[WHAT NEEDS TO BE DONE]: Work out how many lines below contain "Düzeni". Provide only the figure.

[DATA PROVIDED]:
%%

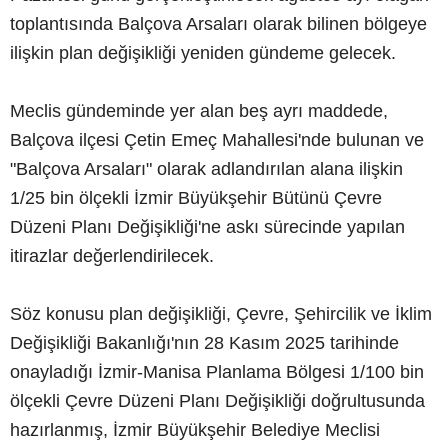
toplantısında Balçova Arsaları olarak bilinen bölgeye
ilişkin plan değişikliği yeniden gündeme gelecek.
Meclis gündeminde yer alan beş ayrı maddede,
Balçova ilçesi Çetin Emeç Mahallesi'nde bulunan ve
"Balçova Arsaları" olarak adlandırılan alana ilişkin
1/25 bin ölçekli İzmir Büyükşehir Bütünü Çevre
Düzeni Planı Değişikliği'ne askı sürecinde yapılan
itirazlar değerlendirilecek.
Söz konusu plan değişikliği, Çevre, Şehircilik ve İklim
Değişikliği Bakanlığı'nın 28 Kasım 2025 tarihinde
onayladığı İzmir-Manisa Planlama Bölgesi 1/100 bin
ölçekli Çevre Düzeni Planı Değişikliği doğrultusunda
hazırlanmış, İzmir Büyükşehir Belediye Meclisi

%%

[WORKED SOLUTION]: 2